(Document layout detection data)

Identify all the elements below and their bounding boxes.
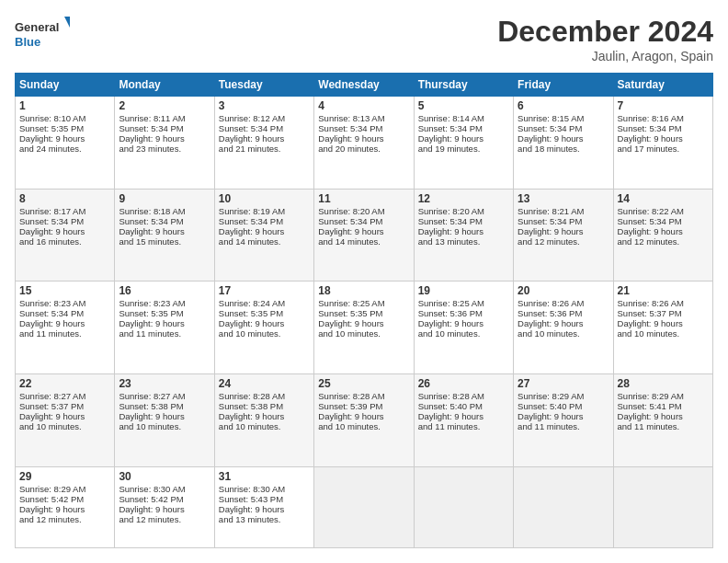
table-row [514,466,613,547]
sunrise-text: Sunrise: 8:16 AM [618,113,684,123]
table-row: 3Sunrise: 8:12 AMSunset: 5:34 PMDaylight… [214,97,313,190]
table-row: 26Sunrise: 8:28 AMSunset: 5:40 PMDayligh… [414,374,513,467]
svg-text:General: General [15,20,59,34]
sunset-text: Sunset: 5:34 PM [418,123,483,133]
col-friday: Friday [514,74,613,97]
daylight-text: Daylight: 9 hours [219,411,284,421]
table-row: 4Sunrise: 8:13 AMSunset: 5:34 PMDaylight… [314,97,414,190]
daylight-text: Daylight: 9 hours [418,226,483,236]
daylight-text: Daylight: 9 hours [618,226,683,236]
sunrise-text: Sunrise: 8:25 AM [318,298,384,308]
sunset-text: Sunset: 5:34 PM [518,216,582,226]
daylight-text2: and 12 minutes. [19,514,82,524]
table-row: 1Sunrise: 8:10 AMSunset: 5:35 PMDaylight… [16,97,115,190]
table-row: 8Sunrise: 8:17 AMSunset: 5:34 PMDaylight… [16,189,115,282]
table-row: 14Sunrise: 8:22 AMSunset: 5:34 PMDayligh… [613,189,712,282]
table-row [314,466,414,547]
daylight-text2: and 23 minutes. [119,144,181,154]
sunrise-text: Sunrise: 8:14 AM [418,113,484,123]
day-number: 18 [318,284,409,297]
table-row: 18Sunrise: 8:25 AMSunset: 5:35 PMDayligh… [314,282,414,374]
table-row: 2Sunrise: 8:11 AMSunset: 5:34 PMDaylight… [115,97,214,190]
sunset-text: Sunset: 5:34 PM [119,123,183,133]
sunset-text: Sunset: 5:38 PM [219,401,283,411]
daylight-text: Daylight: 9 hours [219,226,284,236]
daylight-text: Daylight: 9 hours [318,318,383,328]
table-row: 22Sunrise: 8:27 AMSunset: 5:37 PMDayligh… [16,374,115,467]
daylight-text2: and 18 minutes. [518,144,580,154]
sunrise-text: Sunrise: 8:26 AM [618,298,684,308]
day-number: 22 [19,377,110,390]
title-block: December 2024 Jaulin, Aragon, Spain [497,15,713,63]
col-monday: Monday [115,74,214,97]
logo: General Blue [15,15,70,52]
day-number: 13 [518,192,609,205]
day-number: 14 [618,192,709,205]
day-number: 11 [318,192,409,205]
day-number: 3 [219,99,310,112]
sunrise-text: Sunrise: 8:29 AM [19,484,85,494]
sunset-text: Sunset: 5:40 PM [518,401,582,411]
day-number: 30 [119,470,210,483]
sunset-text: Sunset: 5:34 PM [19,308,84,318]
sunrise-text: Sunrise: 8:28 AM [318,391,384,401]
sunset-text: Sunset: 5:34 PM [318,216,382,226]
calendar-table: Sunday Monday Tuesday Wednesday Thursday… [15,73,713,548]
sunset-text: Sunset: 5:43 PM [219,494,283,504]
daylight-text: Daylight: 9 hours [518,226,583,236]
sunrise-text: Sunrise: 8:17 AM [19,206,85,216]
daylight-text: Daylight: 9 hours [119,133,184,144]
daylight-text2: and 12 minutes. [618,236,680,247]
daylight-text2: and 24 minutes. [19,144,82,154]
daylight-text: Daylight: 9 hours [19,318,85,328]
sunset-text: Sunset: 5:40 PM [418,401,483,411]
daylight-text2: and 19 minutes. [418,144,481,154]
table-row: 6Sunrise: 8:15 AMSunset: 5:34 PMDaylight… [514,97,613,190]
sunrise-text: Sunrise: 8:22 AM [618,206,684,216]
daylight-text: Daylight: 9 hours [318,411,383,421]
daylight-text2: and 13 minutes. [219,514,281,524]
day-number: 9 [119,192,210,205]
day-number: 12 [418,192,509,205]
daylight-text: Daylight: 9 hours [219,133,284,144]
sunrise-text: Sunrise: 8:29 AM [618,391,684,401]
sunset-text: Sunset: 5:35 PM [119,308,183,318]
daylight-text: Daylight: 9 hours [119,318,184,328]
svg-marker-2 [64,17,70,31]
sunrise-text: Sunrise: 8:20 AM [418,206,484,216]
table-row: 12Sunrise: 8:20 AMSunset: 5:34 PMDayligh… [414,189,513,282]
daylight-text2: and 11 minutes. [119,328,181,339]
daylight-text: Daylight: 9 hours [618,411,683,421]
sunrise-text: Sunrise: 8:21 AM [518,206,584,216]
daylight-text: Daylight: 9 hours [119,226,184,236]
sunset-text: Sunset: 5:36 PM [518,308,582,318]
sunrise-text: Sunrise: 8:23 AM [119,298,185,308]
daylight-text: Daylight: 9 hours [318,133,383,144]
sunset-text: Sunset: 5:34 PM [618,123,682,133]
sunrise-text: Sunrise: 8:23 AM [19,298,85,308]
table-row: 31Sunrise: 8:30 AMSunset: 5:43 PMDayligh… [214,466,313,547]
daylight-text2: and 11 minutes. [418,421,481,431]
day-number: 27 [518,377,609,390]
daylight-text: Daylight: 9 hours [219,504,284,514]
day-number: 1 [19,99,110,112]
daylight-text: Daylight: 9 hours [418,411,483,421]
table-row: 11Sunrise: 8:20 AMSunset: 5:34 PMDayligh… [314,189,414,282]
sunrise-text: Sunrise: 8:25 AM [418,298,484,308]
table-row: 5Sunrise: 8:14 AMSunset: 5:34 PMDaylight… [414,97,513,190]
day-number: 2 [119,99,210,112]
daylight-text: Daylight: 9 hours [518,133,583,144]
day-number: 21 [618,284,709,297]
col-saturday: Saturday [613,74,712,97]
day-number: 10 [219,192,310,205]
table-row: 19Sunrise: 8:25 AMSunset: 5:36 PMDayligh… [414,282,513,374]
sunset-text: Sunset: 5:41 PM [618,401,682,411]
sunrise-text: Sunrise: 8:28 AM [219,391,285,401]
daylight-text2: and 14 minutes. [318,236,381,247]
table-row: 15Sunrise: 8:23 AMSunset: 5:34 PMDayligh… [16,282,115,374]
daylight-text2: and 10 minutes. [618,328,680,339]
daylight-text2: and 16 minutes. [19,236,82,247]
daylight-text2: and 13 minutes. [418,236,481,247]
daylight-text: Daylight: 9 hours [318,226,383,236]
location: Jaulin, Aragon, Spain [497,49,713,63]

--

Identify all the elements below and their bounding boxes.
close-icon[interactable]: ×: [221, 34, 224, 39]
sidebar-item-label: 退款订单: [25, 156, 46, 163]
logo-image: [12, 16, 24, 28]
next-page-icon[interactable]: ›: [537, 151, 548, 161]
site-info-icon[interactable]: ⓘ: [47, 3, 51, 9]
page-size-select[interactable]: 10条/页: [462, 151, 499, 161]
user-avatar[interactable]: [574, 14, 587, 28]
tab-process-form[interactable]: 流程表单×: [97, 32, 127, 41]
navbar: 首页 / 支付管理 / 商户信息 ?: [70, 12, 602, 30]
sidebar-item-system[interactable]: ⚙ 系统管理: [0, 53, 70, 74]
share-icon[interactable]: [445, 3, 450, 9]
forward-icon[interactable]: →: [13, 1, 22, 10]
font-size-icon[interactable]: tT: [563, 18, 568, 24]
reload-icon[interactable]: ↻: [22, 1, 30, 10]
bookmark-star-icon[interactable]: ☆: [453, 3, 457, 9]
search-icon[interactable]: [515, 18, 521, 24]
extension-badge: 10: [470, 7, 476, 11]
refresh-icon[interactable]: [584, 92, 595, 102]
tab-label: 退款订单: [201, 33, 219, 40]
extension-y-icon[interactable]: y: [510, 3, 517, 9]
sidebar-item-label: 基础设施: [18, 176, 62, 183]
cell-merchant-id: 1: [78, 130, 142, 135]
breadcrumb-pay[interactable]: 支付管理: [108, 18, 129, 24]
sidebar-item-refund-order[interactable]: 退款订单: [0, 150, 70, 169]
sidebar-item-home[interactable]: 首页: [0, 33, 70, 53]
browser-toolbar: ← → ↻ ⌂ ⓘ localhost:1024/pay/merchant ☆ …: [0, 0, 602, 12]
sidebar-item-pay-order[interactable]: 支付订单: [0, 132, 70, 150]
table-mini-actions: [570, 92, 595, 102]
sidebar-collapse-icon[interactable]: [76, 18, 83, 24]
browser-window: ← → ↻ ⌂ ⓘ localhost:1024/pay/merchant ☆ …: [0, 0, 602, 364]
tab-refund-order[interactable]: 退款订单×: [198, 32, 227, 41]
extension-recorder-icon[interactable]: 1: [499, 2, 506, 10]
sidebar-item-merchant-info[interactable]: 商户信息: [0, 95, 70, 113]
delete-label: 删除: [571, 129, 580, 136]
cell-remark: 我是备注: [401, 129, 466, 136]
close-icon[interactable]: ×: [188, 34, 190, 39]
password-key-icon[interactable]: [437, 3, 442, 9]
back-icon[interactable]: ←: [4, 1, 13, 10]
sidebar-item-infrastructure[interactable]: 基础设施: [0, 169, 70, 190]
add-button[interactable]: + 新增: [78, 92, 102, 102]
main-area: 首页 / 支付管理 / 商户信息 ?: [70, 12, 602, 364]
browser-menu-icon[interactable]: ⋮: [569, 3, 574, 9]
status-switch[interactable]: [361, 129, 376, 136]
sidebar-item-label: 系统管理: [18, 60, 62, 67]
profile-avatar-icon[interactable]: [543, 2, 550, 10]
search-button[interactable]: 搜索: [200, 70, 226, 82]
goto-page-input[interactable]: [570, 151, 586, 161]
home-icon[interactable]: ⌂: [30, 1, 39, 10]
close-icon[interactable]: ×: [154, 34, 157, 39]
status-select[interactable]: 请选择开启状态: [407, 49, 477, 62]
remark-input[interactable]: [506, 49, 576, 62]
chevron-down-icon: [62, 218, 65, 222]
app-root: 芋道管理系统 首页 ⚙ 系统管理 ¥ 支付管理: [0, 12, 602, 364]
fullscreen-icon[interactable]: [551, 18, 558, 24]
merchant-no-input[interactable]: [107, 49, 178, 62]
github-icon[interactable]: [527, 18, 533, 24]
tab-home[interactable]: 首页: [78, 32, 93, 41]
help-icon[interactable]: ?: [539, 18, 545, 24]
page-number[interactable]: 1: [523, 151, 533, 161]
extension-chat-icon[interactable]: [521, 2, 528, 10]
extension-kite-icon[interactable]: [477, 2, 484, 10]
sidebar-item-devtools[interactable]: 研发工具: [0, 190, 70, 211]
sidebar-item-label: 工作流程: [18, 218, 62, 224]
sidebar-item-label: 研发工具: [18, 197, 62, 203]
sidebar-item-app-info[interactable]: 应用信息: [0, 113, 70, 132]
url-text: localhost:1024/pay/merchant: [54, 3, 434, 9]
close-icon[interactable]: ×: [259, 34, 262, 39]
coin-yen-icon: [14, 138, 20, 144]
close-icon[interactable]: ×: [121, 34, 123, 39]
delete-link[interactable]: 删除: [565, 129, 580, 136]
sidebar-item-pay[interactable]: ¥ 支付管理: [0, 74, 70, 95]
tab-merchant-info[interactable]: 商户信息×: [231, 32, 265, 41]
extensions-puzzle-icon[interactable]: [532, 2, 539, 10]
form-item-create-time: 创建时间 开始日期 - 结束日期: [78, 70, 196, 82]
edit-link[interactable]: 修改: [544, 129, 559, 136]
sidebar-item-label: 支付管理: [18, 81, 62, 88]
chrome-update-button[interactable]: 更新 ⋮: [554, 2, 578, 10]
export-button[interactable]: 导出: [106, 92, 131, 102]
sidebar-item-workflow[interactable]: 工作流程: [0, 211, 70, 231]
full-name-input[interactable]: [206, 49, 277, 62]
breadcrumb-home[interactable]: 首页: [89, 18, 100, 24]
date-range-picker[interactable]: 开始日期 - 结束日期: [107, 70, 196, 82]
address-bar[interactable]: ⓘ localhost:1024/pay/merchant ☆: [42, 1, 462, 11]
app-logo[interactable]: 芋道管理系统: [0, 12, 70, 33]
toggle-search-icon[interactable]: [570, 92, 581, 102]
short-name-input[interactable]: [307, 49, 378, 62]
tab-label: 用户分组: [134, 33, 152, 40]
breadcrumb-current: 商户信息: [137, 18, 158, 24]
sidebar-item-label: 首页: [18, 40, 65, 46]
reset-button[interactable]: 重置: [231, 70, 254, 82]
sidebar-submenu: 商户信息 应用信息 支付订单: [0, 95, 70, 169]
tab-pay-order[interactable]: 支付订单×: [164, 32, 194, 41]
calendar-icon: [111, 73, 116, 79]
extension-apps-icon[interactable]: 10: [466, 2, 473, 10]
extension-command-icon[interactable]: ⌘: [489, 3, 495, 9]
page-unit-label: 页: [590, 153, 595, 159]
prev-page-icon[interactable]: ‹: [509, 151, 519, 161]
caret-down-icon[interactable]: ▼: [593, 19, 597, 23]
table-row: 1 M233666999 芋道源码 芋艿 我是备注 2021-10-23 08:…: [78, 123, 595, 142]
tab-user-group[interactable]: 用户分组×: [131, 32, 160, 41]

* * *

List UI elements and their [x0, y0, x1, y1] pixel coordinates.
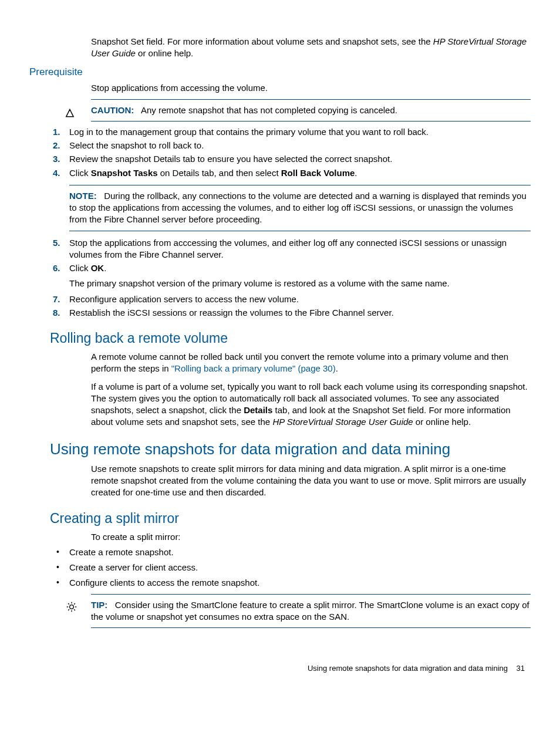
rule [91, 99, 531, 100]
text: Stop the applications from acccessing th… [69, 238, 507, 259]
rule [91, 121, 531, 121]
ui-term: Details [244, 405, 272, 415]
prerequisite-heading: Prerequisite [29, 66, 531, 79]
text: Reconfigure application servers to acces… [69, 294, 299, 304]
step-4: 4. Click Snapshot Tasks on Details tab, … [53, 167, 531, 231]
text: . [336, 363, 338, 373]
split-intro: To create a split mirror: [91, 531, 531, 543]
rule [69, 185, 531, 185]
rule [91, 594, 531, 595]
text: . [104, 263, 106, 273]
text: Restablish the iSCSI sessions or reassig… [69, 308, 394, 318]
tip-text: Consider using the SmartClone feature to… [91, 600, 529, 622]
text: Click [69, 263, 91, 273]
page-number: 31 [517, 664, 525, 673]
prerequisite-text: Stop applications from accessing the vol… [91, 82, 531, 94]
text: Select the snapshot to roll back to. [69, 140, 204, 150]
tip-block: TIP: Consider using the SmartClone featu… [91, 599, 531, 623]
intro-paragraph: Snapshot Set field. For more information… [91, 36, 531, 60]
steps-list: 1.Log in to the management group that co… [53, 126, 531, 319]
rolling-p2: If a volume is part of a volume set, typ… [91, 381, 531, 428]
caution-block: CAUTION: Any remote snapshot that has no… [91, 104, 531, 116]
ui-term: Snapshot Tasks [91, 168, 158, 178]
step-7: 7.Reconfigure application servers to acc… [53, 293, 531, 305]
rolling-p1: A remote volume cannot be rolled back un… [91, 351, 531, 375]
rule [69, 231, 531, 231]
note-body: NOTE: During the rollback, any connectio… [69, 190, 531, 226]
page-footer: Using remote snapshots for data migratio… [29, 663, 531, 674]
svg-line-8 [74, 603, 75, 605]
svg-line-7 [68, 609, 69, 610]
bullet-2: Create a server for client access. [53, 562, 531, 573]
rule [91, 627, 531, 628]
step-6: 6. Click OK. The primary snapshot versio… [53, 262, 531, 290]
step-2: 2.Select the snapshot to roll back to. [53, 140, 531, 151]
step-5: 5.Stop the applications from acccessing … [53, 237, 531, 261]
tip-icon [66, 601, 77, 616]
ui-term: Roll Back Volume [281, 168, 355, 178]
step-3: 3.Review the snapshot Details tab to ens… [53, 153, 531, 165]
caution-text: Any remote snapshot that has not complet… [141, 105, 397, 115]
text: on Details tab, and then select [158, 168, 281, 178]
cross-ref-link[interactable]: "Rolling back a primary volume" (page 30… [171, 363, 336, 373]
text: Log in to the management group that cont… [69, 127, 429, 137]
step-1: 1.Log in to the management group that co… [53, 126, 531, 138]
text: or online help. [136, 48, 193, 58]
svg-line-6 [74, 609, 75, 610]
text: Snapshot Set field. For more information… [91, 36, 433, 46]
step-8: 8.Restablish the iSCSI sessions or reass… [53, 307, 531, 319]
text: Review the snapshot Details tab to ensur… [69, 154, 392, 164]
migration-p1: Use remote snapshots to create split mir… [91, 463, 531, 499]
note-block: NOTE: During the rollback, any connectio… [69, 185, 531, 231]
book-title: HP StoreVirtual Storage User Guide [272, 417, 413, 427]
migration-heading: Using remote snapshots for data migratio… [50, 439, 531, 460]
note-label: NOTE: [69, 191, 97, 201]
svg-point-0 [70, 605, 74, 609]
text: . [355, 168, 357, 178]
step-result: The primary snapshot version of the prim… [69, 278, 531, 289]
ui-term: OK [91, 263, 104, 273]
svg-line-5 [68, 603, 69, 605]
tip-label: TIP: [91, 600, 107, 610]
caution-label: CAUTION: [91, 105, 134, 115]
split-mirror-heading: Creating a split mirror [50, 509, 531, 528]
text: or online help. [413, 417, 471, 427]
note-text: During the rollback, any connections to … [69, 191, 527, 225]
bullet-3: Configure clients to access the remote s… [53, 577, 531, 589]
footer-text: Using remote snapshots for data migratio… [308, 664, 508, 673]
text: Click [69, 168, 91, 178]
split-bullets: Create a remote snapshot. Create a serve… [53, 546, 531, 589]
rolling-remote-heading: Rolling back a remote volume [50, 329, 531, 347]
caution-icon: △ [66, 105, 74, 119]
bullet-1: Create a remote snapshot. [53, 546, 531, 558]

# Activity
Within the records, the lines containing the string "工作流程" are to be counted and their number given without comment.

# Solution for this task
2